Isso está sob ataque nos EUA da mesma forma como aqui.
O nível de cultura nas instituições democráticas é realmente alto. Entender os problemas sociais é algo complicado, mesmo. As ciências Humanas sempre foram aparentemente "bagunçadas", porque um grupo diz uma coisa e outro grupo diz outra. As pessoas estão constantemente debatendo.
Se você olha para esse tipo de curso sob um critério mercadológico de "eficiência", de fato, você não vai considerar eficiente. Não tem como controlar uma faculdade de ciências Humanas como um chão de fábrica. Então você precisa viver um pouco com essa bagunça, mas o retorno vale a pena, porque eleva a compreensão da sua sociedade. E, ao saírem dali, as pessoas serão melhores em seus empregos, mesmo que elas não trabalhem diretamente com Humanas ou que nunca mais voltem a cursar algo nessa linha. Porque elas se tornarão cidadãos melhores.
O ministro da Educação brasileiro está querendo cobrar pela pós-graduação e chegou a fazer menção à graduação. O que o senhor acha disso?
As universidades estaduais dos Estados Unidos estão passando pelo mesmo ataque das universidades públicas brasileiras, só que de forma um pouco diferente. Os orçamentos estão sendo cortados e as mensalidades estão cada vez mais altas.
O número de professores nunca aumenta, mas o de alunos sim, porque precisam de mais gente pagando mensalidade. E as salas de aula devem abrigar o máximo possível, até que chegamos a um ponto no qual eu mal consigo dar aula, porque está tão cheio que não consigo circular na sala. Tudo é feito de forma a tirar o máximo de dinheiro possível daquele lugar. É ridículo.

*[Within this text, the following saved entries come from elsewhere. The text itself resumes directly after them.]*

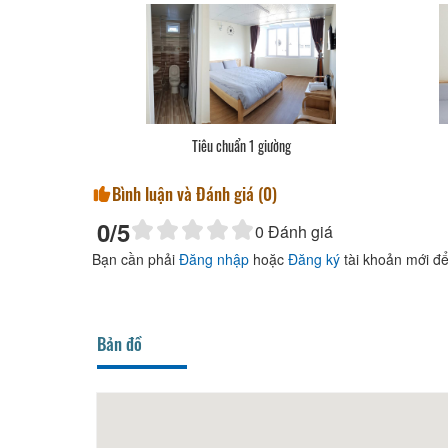
Tiêu chuẩn 1 giường
Bình luận và Đánh giá (
0
)
0
/5
0
Đánh giá
Bạn cần phải
Đăng nhập
hoặc
Đăng ký
tài khoản mới để
Bản đồ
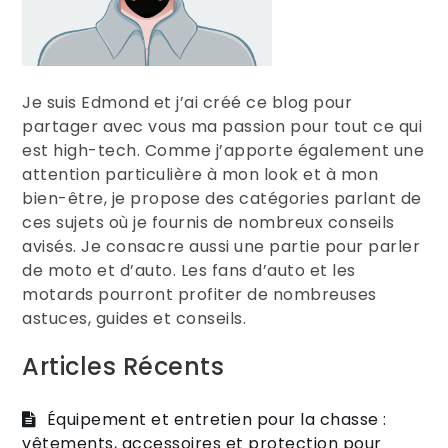
Je suis Edmond et j’ai créé ce blog pour
partager avec vous ma passion pour tout ce qui
est high-tech. Comme j’apporte également une
attention particulière à mon look et à mon
bien-être, je propose des catégories parlant de
ces sujets où je fournis de nombreux conseils
avisés. Je consacre aussi une partie pour parler
de moto et d’auto. Les fans d’auto et les
motards pourront profiter de nombreuses
astuces, guides et conseils.
Articles Récents
Équipement et entretien pour la chasse :
vêtements, accessoires et protection pour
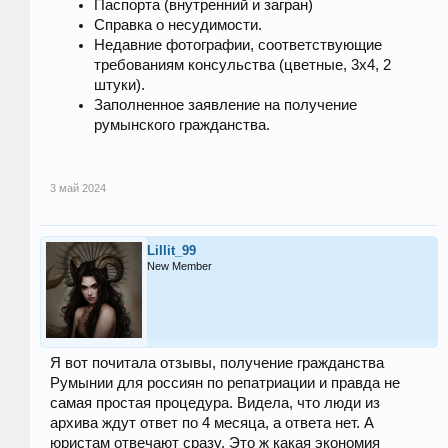
Паспорта (внутренний и загран)
Справка о несудимости.
Недавние фотографии, соответствующие
требованиям консульства (цветные, 3х4, 2
штуки).
Заполненное заявление на получение
румынского гражданства.
3 май 2024
Lillit_99
New Member
Я вот почитала отзывы, получение гражданства
Румынии для россиян по репатриации и правда не
самая простая процедура. Видела, что люди из
архива ждут ответ по 4 месяца, а ответа нет. А
юристам отвечают сразу. Это ж какая экономия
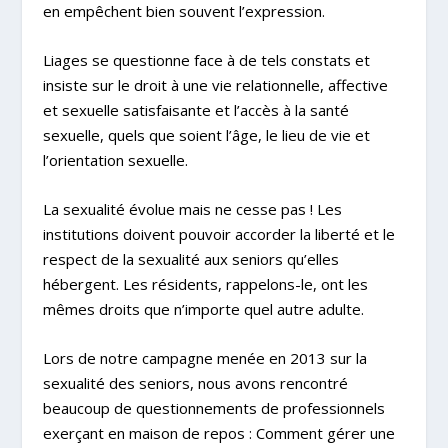
en empêchent bien souvent l’expression.
Liages se questionne face à de tels constats et
insiste sur le droit à une vie relationnelle, affective
et sexuelle satisfaisante et l’accès à la santé
sexuelle, quels que soient l’âge, le lieu de vie et
l’orientation sexuelle.
La sexualité évolue mais ne cesse pas !
Les
institutions doivent pouvoir accorder la liberté et le
respect de la sexualité aux seniors qu’elles
hébergent. Les résidents, rappelons-le, ont les
mêmes droits que n’importe quel autre adulte.
Lors de notre campagne menée en 2013 sur la
sexualité des seniors, nous avons rencontré
beaucoup de questionnements de professionnels
exerçant en maison de repos :
Comment gérer une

Cursei uma universidade pública, entrei em 1964. Era uma das melhores universidades do mundo e custava apenas USD$150 dólares por mês. Era muito barato. Dinheiro não era um obstáculo, mas agora é.
As pessoas mal pagam suas contas do mês, atualmente, nos Estados Unidos. Então como vão conseguir enviar seus filhos para a universidade? E outra coisa que acontece com a crise americana é o aumento das dívidas estudantis.

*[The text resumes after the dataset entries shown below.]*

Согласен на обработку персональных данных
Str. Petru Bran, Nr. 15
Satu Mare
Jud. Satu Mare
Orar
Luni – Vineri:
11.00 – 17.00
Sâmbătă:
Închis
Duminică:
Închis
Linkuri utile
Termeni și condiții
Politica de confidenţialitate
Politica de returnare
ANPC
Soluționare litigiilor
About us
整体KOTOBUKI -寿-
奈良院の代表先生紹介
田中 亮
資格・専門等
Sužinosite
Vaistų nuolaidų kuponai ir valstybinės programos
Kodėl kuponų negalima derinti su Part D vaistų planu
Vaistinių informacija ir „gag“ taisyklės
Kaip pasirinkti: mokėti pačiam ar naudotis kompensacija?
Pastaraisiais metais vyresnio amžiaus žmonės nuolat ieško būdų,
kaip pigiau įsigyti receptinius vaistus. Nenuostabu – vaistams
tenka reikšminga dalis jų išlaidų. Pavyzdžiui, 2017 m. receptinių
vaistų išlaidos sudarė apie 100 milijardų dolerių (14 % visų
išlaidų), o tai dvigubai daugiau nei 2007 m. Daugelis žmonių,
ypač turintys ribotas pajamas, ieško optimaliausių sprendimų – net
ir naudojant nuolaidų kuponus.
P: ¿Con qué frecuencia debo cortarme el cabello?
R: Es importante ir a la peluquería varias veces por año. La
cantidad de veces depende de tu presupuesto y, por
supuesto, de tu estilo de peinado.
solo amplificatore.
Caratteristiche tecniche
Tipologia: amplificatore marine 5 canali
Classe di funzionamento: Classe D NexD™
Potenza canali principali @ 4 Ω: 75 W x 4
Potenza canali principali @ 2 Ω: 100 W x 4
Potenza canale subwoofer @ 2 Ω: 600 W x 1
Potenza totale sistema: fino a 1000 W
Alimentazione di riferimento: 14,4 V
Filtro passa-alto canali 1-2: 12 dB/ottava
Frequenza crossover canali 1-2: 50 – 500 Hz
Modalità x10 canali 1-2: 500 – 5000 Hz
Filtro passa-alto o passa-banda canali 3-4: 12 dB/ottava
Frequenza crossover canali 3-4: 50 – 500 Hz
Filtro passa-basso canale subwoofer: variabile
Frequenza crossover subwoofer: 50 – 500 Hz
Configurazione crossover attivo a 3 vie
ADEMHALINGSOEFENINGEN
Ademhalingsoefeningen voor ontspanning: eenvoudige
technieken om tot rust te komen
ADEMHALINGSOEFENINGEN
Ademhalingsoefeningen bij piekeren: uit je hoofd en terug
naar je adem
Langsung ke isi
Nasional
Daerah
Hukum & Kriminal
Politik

Tivemos problemas no Brasil, também, com estudantes endividados por financiamento para pagar as universidades. Como fica essa situação nos EUA?

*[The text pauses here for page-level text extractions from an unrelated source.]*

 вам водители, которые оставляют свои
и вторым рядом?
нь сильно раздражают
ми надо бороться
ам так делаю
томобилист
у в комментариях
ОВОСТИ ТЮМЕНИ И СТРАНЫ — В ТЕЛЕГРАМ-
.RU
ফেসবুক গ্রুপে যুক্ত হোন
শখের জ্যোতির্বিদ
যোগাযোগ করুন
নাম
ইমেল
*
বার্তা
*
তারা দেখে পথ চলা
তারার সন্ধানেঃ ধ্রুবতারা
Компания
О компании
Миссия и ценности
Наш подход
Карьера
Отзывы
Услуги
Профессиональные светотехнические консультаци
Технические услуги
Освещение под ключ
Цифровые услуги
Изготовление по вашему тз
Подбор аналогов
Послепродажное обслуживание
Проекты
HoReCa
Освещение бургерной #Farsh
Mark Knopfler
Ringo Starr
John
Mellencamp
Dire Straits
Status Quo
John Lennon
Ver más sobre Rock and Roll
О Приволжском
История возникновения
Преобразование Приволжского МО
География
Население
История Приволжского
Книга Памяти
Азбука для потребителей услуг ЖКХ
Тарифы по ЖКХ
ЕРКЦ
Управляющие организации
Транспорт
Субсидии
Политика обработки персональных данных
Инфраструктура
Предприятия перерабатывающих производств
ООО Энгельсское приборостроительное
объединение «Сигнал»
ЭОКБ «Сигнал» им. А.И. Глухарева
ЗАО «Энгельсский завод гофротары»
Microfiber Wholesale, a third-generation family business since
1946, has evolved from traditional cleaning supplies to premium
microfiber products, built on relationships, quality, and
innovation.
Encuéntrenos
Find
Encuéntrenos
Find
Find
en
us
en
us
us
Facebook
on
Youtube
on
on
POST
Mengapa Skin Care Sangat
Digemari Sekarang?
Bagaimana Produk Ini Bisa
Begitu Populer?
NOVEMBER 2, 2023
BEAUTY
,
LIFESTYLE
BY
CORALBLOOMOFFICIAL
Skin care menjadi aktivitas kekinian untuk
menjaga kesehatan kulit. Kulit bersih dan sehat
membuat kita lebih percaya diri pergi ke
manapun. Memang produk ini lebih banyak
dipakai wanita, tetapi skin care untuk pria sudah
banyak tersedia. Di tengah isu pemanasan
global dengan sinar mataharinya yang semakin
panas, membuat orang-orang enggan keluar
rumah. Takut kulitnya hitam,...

Os custos são extremamente altos. Me compadeço pelos meus alunos. Eles deixam a faculdade com dezenas de milhares de dólares de dívida. Isso significa que precisam de um emprego logo, isso se eles conseguirem um emprego.
É muito frustrante porque os estudantes são empurrados para carreiras que são consideradas "produtivas". Então eles saem da universidade com uma dívida enorme e, do jeito que o mercado de trabalho está, não há qualquer garantia que consigam logo um emprego, nem que esse emprego vá durar muito tempo.
Então você está se preparando para uma função que não vai durar muito e está se endividando para isso. Segundo, essa atividade está sendo instrumentalizada e talvez, em alguns anos, poderá ser substituída por uma máquina ou um programa de computador.
Você acha que esse formato de política educacional está vindo para o Brasil?
É o que parece.
Mas veja: quando eu entrei para a universidade, as estaduais eram as melhores e os cursos eram construídos de forma que uma faculdade ajudava a outra. Houve um ataque sistemático às universidades estaduais. As Ivy League (privadas) conseguem pagar ótimos salários, então pouco a pouco eles conseguem os melhores professores.
No fim, quem tem acesso às ferramentas para entender a sociedade? A elite. Eles estão progressivamente impedindo o acesso ao pensamento crítico.
Aqui está uma diferença com o que temos no Brasil hoje: ainda não há um sistema de universidades privadas de elite no mesmo nível de discrepância como há nos EUA.
Pela primeira vez, o censo universitário mostrou que a maioria dos estudantes de universidades federais são negros. Você acha que, se passarmos a cobrar, isso tende a regredir?
Eles não vão ter como ir à universidade. É muito importante ter uma política afirmativa de acesso à universidade. É uma ferramenta de transformação social. No início, alguns indivíduos podem ir muito bem, mas você precisa de tempo para formar uma nova cultura. Há muito no ambiente que é transformador.
O que eu acho incrível em Binghamton é que a cada novo semestre tem uma nova geração de imigrantes de um lugar novo. E seus filhos vêm para Binghamton. É muito interessante ver o trabalho da universidade, ali, como peça de integração da sociedade.